Sehr geehrte Damen und Herren,

ich bin Mutter von zwei schulpflichtigen Kindern im Volksschulalter und seit mittlerweile doch einigen Jahren Volksschullehrerin in Wien. In dieser Zeit habe ich schon einige Veränderungen mitgemacht, sowohl gute, positive Veränderungen (z.B. Senkung der Klassenschülerhöchstzahlen auf 25) als auch Verschlechterungen (z.B. Senkung der Begleitlehrerstunden). Ich sehe selbstverständlich, dass sich in unserem Schulsystem einiges gravierend ändern muss, dass Handlungsbedarf besteht um unsere Kinder fit für die Zukunft zu machen.

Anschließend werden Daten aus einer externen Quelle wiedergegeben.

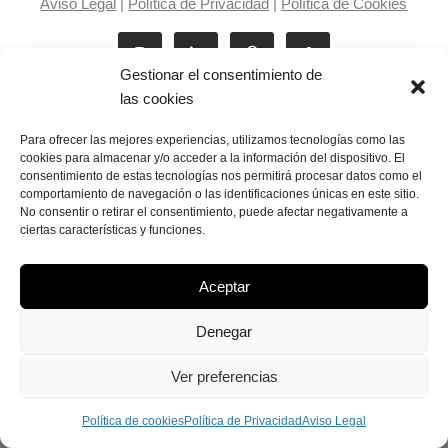
Aviso Legal
|
Política de Privacidad
|
Política de Cookies
Gestionar el consentimiento de
las cookies
Para ofrecer las mejores experiencias, utilizamos tecnologías como las
cookies para almacenar y/o acceder a la información del dispositivo. El
consentimiento de estas tecnologías nos permitirá procesar datos como el
Laila Victoria © copyright 2025
comportamiento de navegación o las identificaciones únicas en este sitio.
No consentir o retirar el consentimiento, puede afectar negativamente a
ciertas características y funciones.
Aceptar
Denegar
Ver preferencias
Política de cookies
Política de Privacidad
Aviso Legal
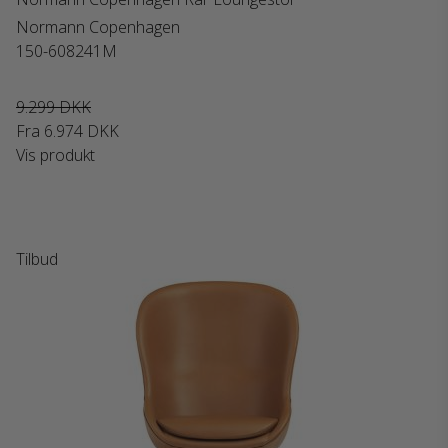
Normann Copenhagen
150-608241M
9.299 DKK
Fra
6.974 DKK
Vis produkt
Tilbud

Diese geplante Schulreform betrachte ich momentan mit Bauchweh und glaube nicht, dass diese Reform für die Schüler auch nur irgendeine positive Veränderung mit sich bringen wird und genau um diese sollte es doch gehen. Wir wollen ihnen, nämlich allen Kindern, eine Zukunft ermöglichen, den Grundstein dafür legen, dass sie auf ihrem weiteren Lebensweg bestehen können, in ihrer Persönlichkeit, in ihrem Berufsleben, in der Gemeinschaft und im Miteinander.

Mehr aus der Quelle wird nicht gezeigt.